# Colonna & Small's, Bath



## Spazbarista

Ok, wish me luck. I'm sneaking out this morning on the pretext of buying some jeans when really what I'm doing is going to see what Colonna & Small's can do. I've got a small stick on goatee beard and a Justin Bieber wig so that I fit in with everybody else and don't stand out.

I have two questions for which I seek an answer. Can they make a tastier flat white out of Extract beans than me, and can they make any of HasBeans offerings even remotely palatable as a stand-alone espresso.

Will report back later..


----------



## garydyke1

Jealous. Need an excuse to visit Bath again!

I think you'll find Has Bean's offerings darn good as espresso (especially recently)....all of the IMMs have been picture perfect pours and not a hint of sourness or any overly acidic traits


----------



## MartinB

I went there about 6 months ago on a tip off from a colleague. Lovely place, lovely coffee. If/when you pop to the loos downstairs they have about 8 espresso machines and grinders all lined up, they are either there or training purposes or to look cool, either way I reccommend Colonna & Small's!


----------



## LeeWardle

Expobarista said:


> Ok, wish me luck. I'm sneaking out this morning on the pretext of buying some jeans when really what I'm doing is going to see what Colonna & Small's can do. I've got a small stick on goatee beard and a Justin Bieber wig so that I fit in with everybody else and don't stand out.
> 
> I have two questions for which I seek an answer. Can they make a tastier flat white out of Extract beans than me, and can they make any of HasBeans offerings even remotely palatable as a stand-alone espresso.
> 
> Will report back later..


Love Calonna & Smalls I'm sure you had a great coffee!!


----------



## Spazbarista

Back home now. Boy, it's hot out there. Not really a day to be caning coffee.

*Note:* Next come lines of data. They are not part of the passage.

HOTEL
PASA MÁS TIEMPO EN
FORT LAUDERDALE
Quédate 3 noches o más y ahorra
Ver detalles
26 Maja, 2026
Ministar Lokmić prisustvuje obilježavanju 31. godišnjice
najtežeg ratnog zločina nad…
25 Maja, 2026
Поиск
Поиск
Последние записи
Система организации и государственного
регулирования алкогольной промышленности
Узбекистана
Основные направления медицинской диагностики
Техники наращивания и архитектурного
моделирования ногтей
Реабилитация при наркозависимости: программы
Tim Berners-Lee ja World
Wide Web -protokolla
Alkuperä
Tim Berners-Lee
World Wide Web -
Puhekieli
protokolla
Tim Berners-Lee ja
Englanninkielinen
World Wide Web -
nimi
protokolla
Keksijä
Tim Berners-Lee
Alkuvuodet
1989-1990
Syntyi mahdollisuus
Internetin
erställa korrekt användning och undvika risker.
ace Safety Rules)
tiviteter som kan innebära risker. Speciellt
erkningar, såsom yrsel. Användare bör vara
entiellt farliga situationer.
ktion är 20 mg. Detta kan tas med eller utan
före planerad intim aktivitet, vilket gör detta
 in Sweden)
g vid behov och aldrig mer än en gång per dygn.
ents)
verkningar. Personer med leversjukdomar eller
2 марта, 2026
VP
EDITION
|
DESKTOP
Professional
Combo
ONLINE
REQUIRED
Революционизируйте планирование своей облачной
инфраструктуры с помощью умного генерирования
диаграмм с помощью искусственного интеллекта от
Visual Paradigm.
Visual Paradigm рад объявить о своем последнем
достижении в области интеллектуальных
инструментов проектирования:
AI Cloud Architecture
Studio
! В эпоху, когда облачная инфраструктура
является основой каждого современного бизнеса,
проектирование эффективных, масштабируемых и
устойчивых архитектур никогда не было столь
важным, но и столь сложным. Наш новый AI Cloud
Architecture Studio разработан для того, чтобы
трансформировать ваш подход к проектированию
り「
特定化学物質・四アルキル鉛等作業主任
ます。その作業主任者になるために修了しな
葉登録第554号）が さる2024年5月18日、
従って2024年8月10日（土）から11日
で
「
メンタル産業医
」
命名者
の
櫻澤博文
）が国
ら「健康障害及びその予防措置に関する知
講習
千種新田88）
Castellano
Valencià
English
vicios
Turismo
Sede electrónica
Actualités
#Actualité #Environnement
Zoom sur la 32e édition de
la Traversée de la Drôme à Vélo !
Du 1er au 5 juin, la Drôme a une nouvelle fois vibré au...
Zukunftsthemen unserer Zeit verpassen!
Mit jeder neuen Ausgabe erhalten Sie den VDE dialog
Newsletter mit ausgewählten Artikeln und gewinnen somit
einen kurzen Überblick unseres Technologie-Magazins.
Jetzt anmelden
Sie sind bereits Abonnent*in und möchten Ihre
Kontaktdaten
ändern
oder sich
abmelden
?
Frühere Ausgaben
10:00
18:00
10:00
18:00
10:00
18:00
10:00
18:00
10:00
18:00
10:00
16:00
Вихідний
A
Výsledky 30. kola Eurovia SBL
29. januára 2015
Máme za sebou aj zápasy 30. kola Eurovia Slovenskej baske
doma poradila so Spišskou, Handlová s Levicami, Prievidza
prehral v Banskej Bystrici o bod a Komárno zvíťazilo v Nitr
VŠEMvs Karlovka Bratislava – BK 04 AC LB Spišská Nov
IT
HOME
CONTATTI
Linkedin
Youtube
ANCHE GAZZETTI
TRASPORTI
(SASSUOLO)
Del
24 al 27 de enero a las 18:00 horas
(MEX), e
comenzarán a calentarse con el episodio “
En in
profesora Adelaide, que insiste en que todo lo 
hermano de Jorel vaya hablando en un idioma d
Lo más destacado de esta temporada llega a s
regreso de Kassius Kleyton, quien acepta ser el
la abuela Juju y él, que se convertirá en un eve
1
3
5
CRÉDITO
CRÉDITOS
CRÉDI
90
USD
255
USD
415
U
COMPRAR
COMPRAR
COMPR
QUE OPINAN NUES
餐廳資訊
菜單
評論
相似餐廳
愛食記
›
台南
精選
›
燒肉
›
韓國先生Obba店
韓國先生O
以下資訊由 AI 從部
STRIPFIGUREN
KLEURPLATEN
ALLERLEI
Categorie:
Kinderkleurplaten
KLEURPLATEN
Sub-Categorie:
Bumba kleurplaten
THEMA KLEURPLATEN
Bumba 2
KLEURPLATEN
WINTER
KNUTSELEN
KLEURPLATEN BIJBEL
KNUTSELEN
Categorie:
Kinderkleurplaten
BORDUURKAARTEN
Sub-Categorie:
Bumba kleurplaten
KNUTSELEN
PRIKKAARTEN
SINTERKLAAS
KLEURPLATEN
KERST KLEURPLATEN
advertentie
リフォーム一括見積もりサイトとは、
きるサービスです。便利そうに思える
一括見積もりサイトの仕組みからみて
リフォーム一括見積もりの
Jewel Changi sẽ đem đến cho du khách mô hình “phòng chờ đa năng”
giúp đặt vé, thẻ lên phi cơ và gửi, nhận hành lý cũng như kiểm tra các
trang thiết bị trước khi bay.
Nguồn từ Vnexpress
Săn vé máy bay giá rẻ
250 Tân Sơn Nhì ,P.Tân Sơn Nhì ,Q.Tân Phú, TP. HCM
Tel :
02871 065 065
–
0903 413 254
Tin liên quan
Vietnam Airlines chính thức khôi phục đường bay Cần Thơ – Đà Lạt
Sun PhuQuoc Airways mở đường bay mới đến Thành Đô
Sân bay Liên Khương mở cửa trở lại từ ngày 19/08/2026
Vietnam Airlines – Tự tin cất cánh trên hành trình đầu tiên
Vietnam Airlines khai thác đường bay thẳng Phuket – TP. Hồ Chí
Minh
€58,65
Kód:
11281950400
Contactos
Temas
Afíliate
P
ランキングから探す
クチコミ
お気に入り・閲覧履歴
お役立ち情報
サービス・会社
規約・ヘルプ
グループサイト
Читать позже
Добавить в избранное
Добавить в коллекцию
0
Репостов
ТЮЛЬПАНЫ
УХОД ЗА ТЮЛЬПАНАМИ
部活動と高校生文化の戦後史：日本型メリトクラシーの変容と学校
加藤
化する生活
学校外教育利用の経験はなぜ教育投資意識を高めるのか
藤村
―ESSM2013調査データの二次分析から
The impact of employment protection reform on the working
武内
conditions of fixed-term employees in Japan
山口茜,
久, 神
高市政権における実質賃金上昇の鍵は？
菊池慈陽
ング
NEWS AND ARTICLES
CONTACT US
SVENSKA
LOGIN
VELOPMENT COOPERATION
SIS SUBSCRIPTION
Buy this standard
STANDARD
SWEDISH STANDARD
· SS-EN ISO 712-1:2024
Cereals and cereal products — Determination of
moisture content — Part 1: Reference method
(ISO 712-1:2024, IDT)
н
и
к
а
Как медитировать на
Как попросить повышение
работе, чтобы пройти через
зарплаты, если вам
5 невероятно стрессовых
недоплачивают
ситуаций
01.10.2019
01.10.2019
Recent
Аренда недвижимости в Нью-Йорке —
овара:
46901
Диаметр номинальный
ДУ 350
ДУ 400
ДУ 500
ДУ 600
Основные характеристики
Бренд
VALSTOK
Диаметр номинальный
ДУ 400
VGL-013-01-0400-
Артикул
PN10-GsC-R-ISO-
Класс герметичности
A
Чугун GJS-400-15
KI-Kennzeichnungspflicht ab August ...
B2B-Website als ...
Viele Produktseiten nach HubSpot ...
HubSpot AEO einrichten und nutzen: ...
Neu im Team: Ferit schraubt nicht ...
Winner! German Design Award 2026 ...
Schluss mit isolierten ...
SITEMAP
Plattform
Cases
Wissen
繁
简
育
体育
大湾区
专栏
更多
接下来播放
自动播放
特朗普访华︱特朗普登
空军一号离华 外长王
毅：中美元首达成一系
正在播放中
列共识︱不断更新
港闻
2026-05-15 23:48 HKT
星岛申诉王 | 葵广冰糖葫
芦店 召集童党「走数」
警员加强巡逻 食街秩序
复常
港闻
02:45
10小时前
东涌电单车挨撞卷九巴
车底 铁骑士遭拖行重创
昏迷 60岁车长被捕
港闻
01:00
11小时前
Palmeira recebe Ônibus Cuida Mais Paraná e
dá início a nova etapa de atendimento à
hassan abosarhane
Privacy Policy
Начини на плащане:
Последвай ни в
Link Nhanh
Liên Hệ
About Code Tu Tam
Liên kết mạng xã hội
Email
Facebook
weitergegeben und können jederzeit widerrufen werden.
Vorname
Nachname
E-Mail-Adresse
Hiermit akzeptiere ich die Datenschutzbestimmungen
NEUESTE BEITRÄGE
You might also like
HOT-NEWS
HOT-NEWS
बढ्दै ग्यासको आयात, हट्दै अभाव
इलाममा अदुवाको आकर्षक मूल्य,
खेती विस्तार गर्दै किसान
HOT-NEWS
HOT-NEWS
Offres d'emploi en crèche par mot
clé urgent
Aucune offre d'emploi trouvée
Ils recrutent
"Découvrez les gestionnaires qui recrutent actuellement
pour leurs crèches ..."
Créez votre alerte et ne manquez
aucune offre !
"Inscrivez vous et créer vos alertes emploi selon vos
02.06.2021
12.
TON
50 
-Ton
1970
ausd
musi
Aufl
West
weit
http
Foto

Well, some thoughts. Firstly, if you are at all interested in coffee then it is a great place to go for a number of reasons. First and foremost they are ready and willing to talk coffee. Had a great chat with Maxwell and his views were interesting and pretty much accorded with how I feel about coffee. He has an open-minded approach that isn't constricted by either the traditionalists or the die-hard third-wavers. It was interesting to hear him say that in the extraction process he is desperately trying to preserve the acidity, as that is precisely the opposite of what I try to do. Therefore you won't be surprised to hear that the two coffees I tried as espresso were not to my taste. There were three on this morning, Hasbean Brazil Perfeito, Tanzania Peaberry and a Rwanda. I tried the Tanzania first and what hit me was a massive front end acidity that really took it far away from what I like as a pleasant cup. Midway were some great flavours, but towards the end of the cup the acidity was there again, thin and stingy. Don't get me wrong, I'm sure it tasted exactly as it was intended but that style just doesn't do it for me. I then had a flat white made from the same beans, and it was very good. Excellent milk, and well-balanced. I finished with an espresso made with HasBean Brazil Perfeito. Again, way off what I consider to be a balanced cup, with too much astringency at the front. Great flavours underneath. I reckon a touch darker on the roast to take away the acidity and you'd be looking at a great espresso. In fact if you take away the acidity you'd have something very similar to the BSCA #1.

Glad I went, as it is further confirmation that it is not my knowledge and technique that is preventing me from enjoying the likes of HasBean as pure espresso. I just don't like that style. If you do like that stuff then you'd appreciate what they do at Colonna & Small's, as there is no doubt that they get the best out of the coffees they use.


----------



## Outlaw333

MartinB said:


> I went there about 6 months ago on a tip off from a colleague. Lovely place, lovely coffee. If/when you pop to the loos downstairs they have about 8 espresso machines and grinders all lined up, they are either there or training purposes or to look cool, either way I reccommend Colonna & Small's!


Wow, espresso machines in the loos!!

I have yet to make the trip to Colonna & Small's but it has been at the top of my to do list for ages. I'm going on a recce trip to as many esteemed specialty coffee joints in the UK and Ireland as I can get to soon for market research towards my own place. First stop.. Colonna & Small's!


----------



## lookseehear

My family live in Wiltshire so next time I'm home I'll hopefully pop in. Expo it must be nice to know that if the winner of the UKBC can't make an espresso to your taste it's probably not the technique!


----------



## Spazbarista

Well I'm sure he could if he used beans that I like! Interestingly he did hint that for the UKBC you have to use the sorts of beans that they like









I've come to the conclusion that in the very unlikely event that I ran a cafe, I'd have a mega-fruity, and therefore likely acidic, coffee for milk and a completely different one for espresso that would have a big body, depth and smoothness.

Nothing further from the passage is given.